[Page-level text extractions]
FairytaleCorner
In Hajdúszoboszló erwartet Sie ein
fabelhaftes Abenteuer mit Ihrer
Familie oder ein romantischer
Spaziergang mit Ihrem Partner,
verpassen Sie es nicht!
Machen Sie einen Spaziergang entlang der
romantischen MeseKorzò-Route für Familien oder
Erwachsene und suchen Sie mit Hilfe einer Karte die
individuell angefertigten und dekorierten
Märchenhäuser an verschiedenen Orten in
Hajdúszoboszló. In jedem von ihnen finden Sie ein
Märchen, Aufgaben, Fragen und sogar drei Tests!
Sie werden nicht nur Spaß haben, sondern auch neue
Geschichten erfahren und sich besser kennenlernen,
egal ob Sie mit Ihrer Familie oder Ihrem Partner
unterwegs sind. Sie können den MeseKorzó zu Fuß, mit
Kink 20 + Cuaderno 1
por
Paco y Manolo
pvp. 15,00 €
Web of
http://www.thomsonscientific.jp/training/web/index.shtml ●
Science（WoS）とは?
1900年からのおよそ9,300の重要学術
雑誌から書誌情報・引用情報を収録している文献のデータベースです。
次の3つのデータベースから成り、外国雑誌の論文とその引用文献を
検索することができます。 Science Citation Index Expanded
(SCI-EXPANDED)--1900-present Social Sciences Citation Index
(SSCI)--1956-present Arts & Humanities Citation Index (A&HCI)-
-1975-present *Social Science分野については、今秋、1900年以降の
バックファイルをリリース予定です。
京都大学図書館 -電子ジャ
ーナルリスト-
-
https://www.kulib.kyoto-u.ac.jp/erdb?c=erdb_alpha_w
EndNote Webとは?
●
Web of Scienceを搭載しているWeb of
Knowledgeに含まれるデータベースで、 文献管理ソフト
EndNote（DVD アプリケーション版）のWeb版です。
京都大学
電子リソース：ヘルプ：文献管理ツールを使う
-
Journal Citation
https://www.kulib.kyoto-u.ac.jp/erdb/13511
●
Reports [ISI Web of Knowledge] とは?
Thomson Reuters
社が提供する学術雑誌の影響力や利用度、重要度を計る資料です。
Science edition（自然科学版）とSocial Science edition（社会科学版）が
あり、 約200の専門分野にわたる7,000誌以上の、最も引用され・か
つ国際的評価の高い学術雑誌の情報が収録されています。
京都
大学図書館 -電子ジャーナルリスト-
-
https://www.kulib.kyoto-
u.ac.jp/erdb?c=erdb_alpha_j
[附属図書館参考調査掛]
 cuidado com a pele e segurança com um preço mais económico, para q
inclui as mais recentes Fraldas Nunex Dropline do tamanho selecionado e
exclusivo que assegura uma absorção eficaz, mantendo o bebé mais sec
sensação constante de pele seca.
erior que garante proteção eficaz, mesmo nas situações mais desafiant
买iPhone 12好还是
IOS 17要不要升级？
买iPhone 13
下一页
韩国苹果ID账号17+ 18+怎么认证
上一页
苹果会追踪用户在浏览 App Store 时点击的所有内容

==

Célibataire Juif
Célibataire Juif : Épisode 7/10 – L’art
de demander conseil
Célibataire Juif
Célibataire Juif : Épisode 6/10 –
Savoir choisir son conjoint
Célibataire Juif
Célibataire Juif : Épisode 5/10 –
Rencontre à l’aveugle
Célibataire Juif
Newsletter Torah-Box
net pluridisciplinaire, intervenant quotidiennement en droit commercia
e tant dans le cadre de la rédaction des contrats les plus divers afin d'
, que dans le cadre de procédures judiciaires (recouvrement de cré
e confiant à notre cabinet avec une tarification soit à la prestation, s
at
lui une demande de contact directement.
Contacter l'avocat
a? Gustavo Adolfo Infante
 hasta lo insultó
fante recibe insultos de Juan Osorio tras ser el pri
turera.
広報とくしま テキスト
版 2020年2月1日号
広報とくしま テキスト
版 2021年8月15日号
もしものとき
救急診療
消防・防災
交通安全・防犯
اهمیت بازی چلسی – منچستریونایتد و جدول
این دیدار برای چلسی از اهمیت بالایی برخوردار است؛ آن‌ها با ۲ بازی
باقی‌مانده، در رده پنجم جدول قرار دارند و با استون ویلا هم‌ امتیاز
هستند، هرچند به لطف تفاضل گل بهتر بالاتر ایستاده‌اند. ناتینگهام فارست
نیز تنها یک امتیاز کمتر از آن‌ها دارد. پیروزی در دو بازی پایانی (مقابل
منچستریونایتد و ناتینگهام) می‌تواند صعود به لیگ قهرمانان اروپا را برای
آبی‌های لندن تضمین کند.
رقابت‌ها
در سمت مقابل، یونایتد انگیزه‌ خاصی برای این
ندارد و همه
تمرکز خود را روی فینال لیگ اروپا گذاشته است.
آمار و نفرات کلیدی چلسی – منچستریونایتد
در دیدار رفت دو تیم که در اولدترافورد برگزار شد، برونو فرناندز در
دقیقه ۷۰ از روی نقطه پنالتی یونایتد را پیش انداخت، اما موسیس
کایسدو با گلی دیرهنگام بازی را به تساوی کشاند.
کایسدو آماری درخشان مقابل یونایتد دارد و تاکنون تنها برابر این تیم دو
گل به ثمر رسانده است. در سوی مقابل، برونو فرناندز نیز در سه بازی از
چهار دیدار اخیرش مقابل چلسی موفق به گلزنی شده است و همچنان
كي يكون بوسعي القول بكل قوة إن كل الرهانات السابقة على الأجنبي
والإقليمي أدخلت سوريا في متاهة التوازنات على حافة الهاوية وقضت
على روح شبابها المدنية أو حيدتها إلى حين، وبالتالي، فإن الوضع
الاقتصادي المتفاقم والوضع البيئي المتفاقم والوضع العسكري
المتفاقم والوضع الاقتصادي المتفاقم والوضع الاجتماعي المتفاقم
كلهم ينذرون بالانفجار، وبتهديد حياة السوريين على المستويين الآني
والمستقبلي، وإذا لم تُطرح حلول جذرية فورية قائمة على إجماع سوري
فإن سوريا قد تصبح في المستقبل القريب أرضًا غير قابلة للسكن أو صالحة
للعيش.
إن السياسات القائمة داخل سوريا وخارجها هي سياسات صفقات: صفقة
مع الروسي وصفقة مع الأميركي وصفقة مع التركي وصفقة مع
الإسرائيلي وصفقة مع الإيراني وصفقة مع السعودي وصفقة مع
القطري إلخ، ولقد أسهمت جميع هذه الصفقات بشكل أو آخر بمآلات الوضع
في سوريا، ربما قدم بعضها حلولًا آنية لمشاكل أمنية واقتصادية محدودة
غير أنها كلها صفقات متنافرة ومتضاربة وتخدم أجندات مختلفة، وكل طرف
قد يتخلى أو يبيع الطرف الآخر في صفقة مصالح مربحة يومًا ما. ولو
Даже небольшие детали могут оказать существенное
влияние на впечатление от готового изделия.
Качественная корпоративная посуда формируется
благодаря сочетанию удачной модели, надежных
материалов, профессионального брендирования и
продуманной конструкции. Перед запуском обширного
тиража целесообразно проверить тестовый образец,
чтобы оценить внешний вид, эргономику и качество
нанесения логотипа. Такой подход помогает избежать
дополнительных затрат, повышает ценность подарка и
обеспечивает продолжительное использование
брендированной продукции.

--

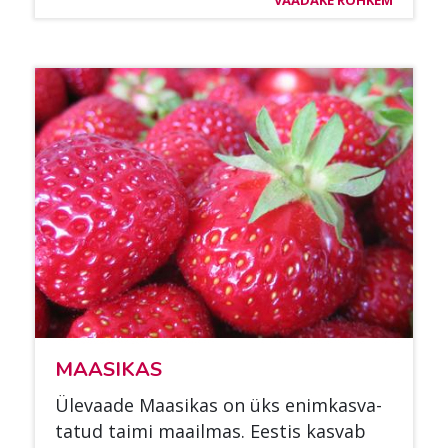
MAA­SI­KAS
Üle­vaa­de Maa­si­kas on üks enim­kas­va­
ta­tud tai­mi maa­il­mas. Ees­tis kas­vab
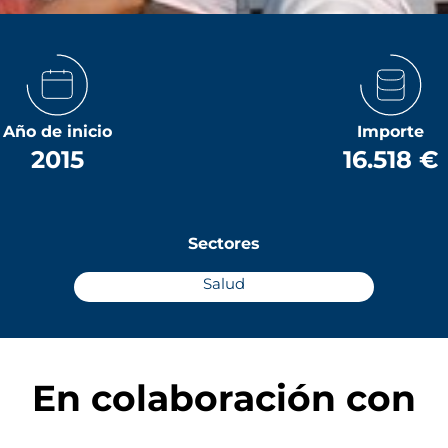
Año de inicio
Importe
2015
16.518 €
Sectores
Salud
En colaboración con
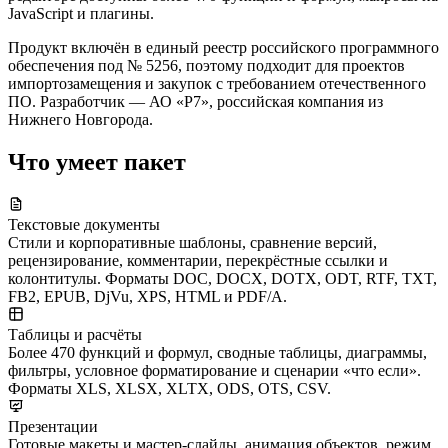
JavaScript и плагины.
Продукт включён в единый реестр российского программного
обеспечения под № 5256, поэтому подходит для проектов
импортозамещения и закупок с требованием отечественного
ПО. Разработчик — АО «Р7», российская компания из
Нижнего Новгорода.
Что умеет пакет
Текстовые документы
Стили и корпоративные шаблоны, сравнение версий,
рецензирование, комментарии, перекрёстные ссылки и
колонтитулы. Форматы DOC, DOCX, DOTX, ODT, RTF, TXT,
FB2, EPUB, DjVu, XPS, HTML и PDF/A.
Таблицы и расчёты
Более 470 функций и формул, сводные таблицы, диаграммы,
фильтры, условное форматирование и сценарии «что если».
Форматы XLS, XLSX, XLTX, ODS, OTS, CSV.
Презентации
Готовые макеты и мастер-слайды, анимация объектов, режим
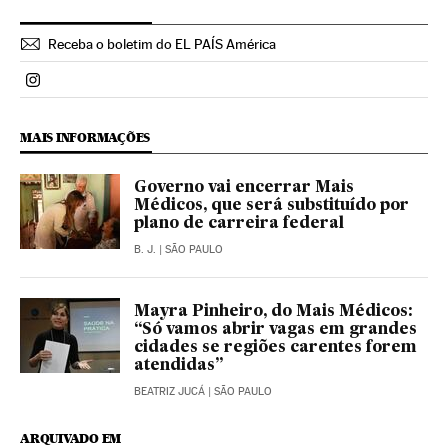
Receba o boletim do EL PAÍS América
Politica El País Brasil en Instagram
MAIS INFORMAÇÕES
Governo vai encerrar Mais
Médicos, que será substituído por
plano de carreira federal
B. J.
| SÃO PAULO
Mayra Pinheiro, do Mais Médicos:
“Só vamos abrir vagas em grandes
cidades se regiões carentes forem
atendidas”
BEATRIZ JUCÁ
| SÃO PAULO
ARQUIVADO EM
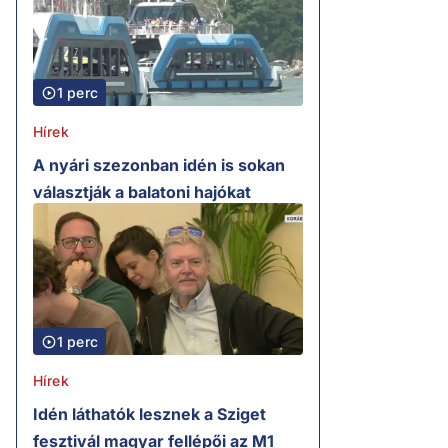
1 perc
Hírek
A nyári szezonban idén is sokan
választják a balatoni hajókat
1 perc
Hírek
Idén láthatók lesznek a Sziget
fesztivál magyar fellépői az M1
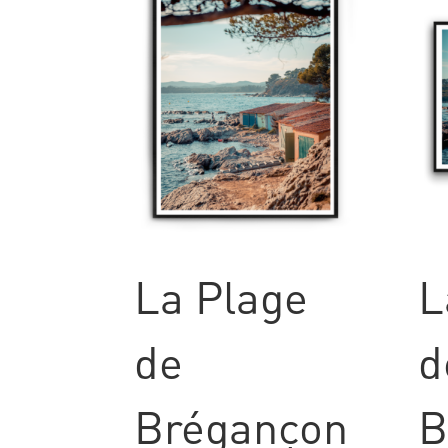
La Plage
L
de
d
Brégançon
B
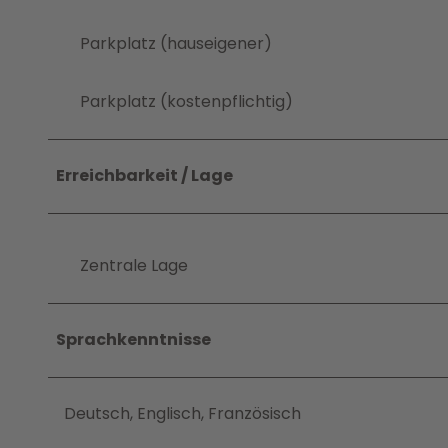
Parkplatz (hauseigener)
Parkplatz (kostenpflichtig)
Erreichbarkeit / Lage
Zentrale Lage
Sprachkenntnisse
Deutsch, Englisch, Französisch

= Task description =
Look through the data above and return exactly the lines from the one that contains "FairytaleCorner" to the one that contains "romantischen MeseKorzò-Route für", inclusive, with nothing else.

= Exercise solution =
FairytaleCorner
In Hajdúszoboszló erwartet Sie ein
fabelhaftes Abenteuer mit Ihrer
Familie oder ein romantischer
Spaziergang mit Ihrem Partner,
verpassen Sie es nicht!
Machen Sie einen Spaziergang entlang der
romantischen MeseKorzò-Route für Familien oder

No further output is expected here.